(Dataset entries)
__________

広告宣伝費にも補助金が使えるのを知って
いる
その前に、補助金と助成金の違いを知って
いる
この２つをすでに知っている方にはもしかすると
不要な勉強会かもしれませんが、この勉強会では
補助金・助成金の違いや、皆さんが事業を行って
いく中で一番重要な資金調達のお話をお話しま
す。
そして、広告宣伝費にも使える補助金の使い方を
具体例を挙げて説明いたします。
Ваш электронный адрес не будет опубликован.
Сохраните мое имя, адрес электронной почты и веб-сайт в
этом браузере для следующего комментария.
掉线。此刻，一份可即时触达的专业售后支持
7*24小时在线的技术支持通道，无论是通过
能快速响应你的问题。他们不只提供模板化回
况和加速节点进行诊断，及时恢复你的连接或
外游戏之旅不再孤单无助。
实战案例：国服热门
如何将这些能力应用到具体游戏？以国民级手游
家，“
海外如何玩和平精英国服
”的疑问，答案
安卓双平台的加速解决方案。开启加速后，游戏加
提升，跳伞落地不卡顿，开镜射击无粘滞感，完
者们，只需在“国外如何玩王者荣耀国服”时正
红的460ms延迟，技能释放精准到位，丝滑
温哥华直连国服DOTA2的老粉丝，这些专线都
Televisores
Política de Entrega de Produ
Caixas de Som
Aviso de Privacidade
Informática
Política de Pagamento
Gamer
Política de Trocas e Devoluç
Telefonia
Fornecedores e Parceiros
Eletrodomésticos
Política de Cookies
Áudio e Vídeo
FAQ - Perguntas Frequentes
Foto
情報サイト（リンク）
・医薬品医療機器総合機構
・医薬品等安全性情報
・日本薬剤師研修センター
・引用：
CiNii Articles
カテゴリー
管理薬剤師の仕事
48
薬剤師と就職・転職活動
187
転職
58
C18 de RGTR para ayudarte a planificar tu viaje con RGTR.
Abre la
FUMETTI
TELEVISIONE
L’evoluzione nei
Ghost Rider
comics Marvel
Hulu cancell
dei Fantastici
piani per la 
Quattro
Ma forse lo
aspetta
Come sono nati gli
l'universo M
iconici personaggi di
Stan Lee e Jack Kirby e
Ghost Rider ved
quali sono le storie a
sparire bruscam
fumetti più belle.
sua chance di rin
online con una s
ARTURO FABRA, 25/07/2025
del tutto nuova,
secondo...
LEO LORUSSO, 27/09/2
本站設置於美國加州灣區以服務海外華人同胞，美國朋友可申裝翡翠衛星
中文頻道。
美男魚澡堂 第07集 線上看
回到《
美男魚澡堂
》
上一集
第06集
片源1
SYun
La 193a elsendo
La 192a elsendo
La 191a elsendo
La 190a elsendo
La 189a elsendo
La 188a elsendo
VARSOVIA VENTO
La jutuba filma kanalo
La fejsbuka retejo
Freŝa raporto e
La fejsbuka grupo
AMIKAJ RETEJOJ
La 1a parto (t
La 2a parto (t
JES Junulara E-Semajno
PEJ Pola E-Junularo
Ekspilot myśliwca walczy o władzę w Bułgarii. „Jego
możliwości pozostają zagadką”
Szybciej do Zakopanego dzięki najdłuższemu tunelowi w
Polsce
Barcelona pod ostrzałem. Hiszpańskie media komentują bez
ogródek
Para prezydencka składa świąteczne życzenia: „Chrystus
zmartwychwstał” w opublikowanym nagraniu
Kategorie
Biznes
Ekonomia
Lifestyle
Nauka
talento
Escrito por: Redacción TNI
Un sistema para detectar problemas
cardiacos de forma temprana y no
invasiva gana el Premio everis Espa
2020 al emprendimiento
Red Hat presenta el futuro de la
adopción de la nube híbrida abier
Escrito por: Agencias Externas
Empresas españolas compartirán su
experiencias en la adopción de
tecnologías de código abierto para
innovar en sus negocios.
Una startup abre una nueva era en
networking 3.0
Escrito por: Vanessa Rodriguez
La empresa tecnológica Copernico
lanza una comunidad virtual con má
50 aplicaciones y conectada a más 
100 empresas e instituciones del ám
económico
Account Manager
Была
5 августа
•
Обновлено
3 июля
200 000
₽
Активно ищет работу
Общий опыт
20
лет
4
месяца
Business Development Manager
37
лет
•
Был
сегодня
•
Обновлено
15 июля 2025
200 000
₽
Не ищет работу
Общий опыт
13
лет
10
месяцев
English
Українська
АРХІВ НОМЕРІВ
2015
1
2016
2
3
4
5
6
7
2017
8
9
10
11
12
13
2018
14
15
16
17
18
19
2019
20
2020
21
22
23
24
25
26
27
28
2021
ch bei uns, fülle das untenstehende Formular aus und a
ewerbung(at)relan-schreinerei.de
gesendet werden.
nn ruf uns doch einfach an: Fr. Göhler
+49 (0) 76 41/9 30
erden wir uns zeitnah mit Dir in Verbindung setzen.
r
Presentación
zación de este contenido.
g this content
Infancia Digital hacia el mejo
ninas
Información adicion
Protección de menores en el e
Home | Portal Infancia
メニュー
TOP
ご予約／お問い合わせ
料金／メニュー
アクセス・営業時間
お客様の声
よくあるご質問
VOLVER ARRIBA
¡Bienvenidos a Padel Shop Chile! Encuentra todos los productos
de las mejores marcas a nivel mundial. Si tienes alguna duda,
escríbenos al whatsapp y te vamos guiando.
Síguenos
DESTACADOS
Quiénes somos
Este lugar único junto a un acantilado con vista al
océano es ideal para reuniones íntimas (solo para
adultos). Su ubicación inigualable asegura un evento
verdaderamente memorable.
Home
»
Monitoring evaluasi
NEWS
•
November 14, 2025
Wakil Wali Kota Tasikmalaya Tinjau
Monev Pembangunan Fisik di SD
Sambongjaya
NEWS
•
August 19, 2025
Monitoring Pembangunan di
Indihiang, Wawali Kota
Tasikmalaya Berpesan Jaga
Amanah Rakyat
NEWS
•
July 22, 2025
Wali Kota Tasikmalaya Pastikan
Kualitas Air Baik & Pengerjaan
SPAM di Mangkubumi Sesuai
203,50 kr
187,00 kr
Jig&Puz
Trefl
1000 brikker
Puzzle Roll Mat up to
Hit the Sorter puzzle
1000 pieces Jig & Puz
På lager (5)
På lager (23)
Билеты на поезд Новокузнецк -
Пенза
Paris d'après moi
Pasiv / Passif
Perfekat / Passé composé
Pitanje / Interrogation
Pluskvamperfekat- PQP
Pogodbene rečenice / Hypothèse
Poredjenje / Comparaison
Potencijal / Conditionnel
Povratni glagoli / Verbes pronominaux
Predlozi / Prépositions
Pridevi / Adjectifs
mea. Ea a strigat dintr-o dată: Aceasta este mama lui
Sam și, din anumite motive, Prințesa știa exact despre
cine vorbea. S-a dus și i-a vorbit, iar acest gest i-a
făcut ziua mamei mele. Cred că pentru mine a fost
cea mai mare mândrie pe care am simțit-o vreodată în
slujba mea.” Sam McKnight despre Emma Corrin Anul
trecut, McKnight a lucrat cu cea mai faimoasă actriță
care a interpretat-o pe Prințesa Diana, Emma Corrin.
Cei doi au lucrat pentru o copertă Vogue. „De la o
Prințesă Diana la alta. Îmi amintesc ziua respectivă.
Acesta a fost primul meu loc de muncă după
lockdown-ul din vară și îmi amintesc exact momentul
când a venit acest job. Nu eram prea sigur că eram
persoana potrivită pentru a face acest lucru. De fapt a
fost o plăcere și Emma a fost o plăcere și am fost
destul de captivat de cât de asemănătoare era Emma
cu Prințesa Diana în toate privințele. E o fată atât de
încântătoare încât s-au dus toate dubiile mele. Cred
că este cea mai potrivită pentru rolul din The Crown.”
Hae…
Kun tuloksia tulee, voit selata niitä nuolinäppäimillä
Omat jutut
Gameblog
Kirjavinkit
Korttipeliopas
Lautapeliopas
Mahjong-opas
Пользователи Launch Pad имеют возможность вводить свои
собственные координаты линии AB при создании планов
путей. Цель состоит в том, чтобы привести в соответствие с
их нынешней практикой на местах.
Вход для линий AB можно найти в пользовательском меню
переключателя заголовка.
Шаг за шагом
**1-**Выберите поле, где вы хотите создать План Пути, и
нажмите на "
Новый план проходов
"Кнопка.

__________

# [Task goal]
Only the lines above from the line containing "Povratni glagoli / Verbes pronominaux" through the line containing "Cei doi au lucrat" should be retyped, exactly and with both ends included.

# [Exercise result]
Povratni glagoli / Verbes pronominaux
Predlozi / Prépositions
Pridevi / Adjectifs
mea. Ea a strigat dintr-o dată: Aceasta este mama lui
Sam și, din anumite motive, Prințesa știa exact despre
cine vorbea. S-a dus și i-a vorbit, iar acest gest i-a
făcut ziua mamei mele. Cred că pentru mine a fost
cea mai mare mândrie pe care am simțit-o vreodată în
slujba mea.” Sam McKnight despre Emma Corrin Anul
trecut, McKnight a lucrat cu cea mai faimoasă actriță
care a interpretat-o pe Prințesa Diana, Emma Corrin.
Cei doi au lucrat pentru o copertă Vogue. „De la o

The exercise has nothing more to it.